I began suspecting something was wrong when all the beverages I drank started running straight through me. As such, this phenomenon isn’t all that odd: a similar flow is sometimes acquired after drinking numerous pints of beer within a short amount of time. Under these “normal” conditions, however, the flow is accompanied with laughter and the liquid comes out of the right place. At this time I wasn’t feeling particularly joyous and, to be clear, the liquid was definitely coming out of all the wrong places.

So it was time to haul my ass to the doctor. In a weakened and feverish delirium I hobbled to the front gate of my hotel in Chennai to catch a ride to the nearest hospital. I had already made a deal with the first guy who offered me a ride but changed my mind after he fetched his Honda Hero –motorcycle from around the corner. I had mistaken him for a rickshaw-wallah and refused politely. I succeeded in hailing a three-wheeled drive in no time (no big feat in Chennai). The driver agrees to take me to the hospital and off we go.

We move onward for a measly 50 meters and the guy parks outside a building that looks suspiciously like a handicraft emporium. He demands that I go inside to look at all the excellent goods on offer.

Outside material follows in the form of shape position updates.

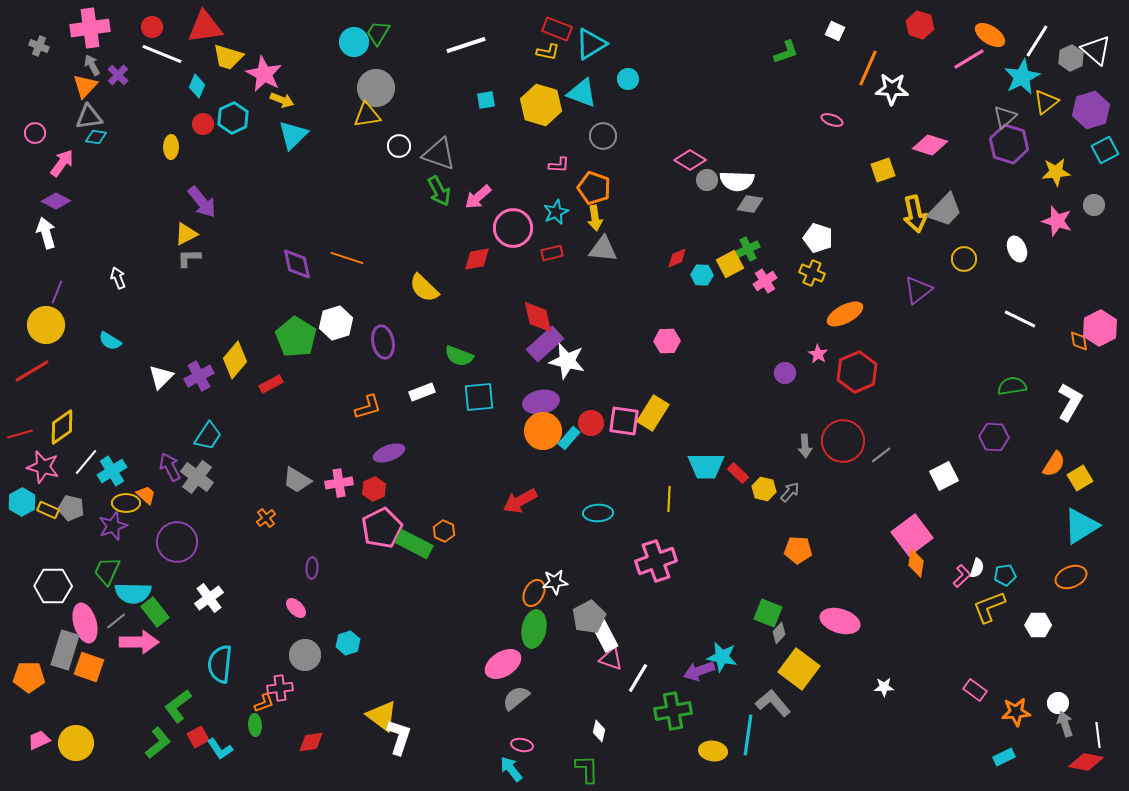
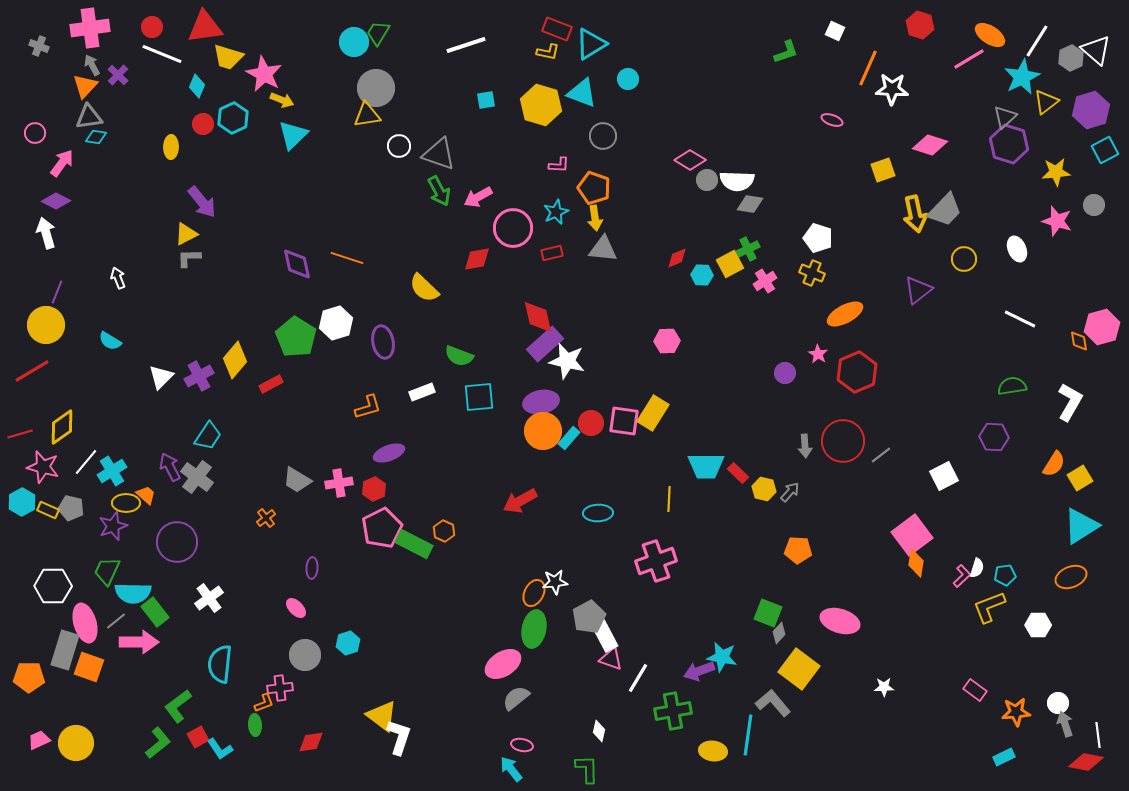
pink arrow at (478, 197): rotated 12 degrees clockwise
pink hexagon at (1100, 328): moved 2 px right, 1 px up; rotated 12 degrees clockwise
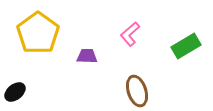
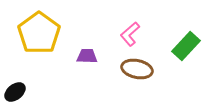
yellow pentagon: moved 1 px right
green rectangle: rotated 16 degrees counterclockwise
brown ellipse: moved 22 px up; rotated 60 degrees counterclockwise
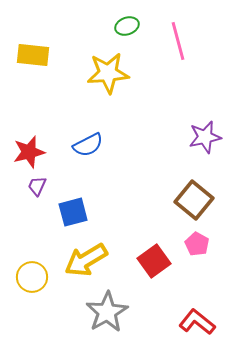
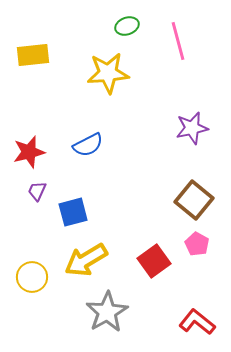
yellow rectangle: rotated 12 degrees counterclockwise
purple star: moved 13 px left, 9 px up
purple trapezoid: moved 5 px down
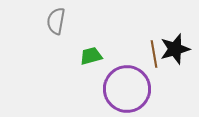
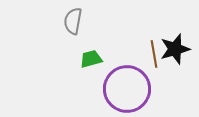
gray semicircle: moved 17 px right
green trapezoid: moved 3 px down
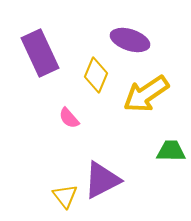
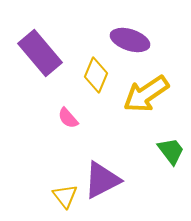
purple rectangle: rotated 15 degrees counterclockwise
pink semicircle: moved 1 px left
green trapezoid: rotated 52 degrees clockwise
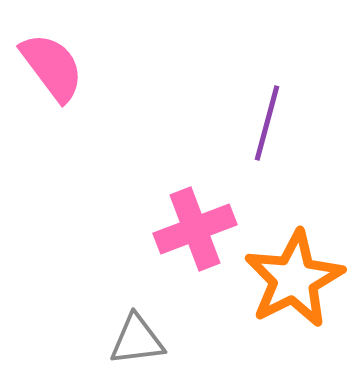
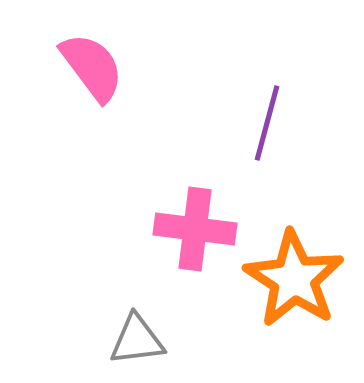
pink semicircle: moved 40 px right
pink cross: rotated 28 degrees clockwise
orange star: rotated 12 degrees counterclockwise
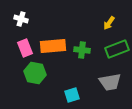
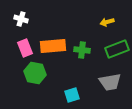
yellow arrow: moved 2 px left, 1 px up; rotated 40 degrees clockwise
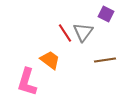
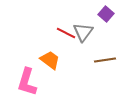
purple square: rotated 14 degrees clockwise
red line: moved 1 px right; rotated 30 degrees counterclockwise
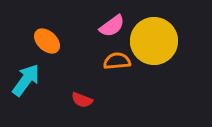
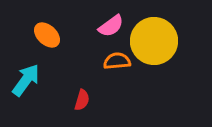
pink semicircle: moved 1 px left
orange ellipse: moved 6 px up
red semicircle: rotated 95 degrees counterclockwise
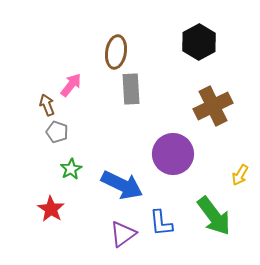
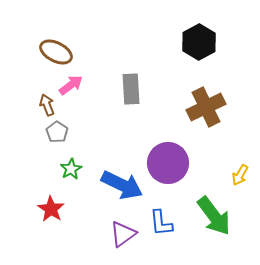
brown ellipse: moved 60 px left; rotated 72 degrees counterclockwise
pink arrow: rotated 15 degrees clockwise
brown cross: moved 7 px left, 1 px down
gray pentagon: rotated 15 degrees clockwise
purple circle: moved 5 px left, 9 px down
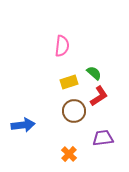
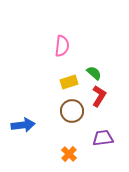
red L-shape: rotated 25 degrees counterclockwise
brown circle: moved 2 px left
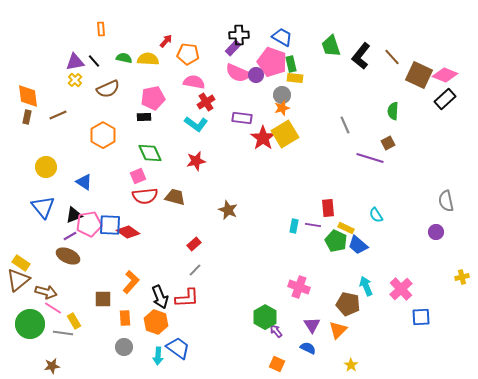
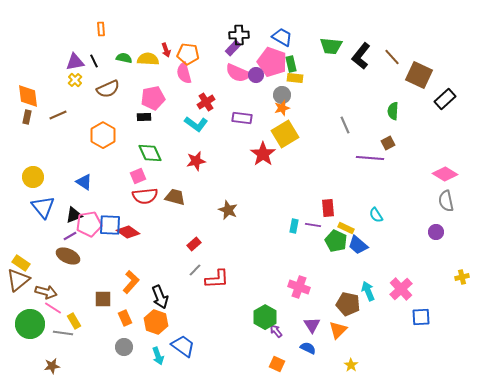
red arrow at (166, 41): moved 9 px down; rotated 120 degrees clockwise
green trapezoid at (331, 46): rotated 65 degrees counterclockwise
black line at (94, 61): rotated 16 degrees clockwise
pink diamond at (445, 75): moved 99 px down; rotated 10 degrees clockwise
pink semicircle at (194, 82): moved 10 px left, 9 px up; rotated 115 degrees counterclockwise
red star at (263, 138): moved 16 px down
purple line at (370, 158): rotated 12 degrees counterclockwise
yellow circle at (46, 167): moved 13 px left, 10 px down
cyan arrow at (366, 286): moved 2 px right, 5 px down
red L-shape at (187, 298): moved 30 px right, 19 px up
orange rectangle at (125, 318): rotated 21 degrees counterclockwise
blue trapezoid at (178, 348): moved 5 px right, 2 px up
cyan arrow at (158, 356): rotated 24 degrees counterclockwise
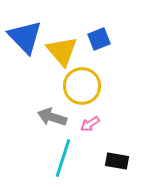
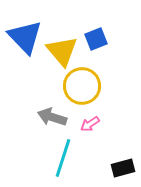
blue square: moved 3 px left
black rectangle: moved 6 px right, 7 px down; rotated 25 degrees counterclockwise
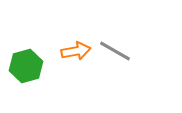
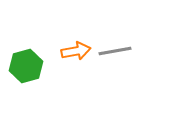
gray line: rotated 40 degrees counterclockwise
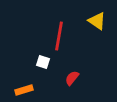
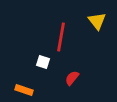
yellow triangle: rotated 18 degrees clockwise
red line: moved 2 px right, 1 px down
orange rectangle: rotated 36 degrees clockwise
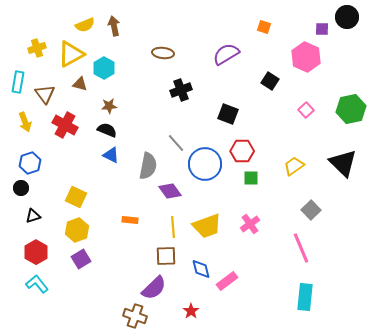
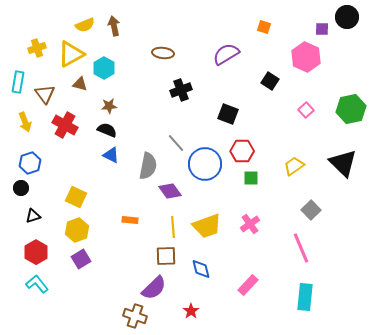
pink rectangle at (227, 281): moved 21 px right, 4 px down; rotated 10 degrees counterclockwise
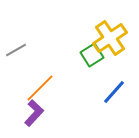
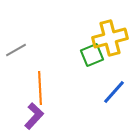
yellow cross: rotated 20 degrees clockwise
green square: rotated 10 degrees clockwise
orange line: rotated 48 degrees counterclockwise
purple L-shape: moved 3 px down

After a literally feverish, ten-minute argument I have him convinced that a) I’m seriously ill, b) I want to go to the hospital and c) due to the aforementioned, I have no real interest in ogling any bronze Ganesha statues at the present moment. He lets out a grunt of dissatisfaction and off we go again.

Finally we get to the hospital and I get to see the doctor almost immediately on arrival. He gives me a routine check-up and proceeds to write me a prescription based on the thought “I’ll give you all kinds of drugs, one of them will work”. I politely ask for more exact medical practice and a stool test, and to my relief, the doctor obliges even though he can not hide the fact that he thinks its a waste of time.

A few moments pass and I’m sitting in the lab, where a no-nonsense nurse shoves a small cup in my hand and spits out the blunt order: “Please pass movement”. I sit there for a few seconds going over the command and then realize, oh!, of course she means “shit in the cup, please”… (as if there were any other possible options in the given situation).

“Where is the toilet?”, I ask. “No toilet”, is her terse reply. Once again I find myself sitting there with my mouth open, going over the words I just heard. I must find a place where I can “pass movement”. I get up and make me way outside, and after a short but confused wandering, find a pay-per-use toilet in the parking lot. Ah, a good old squat toilet, no lights, wet floors. Passing and actually capturing my movement into a tiny cup in this space seemed like a pretty daunting task. I won’t go into further details, but after a few minutes of careful planning and some amazing acrobatics there was a squirt of green liquid in the container. I was embarrassed, because the sample was barely visible and didn’t even remotely resemble a stool. (You know how as a kid you proudly present your poo to your parents… okay, I won’t get into that Freudian stuff, either.)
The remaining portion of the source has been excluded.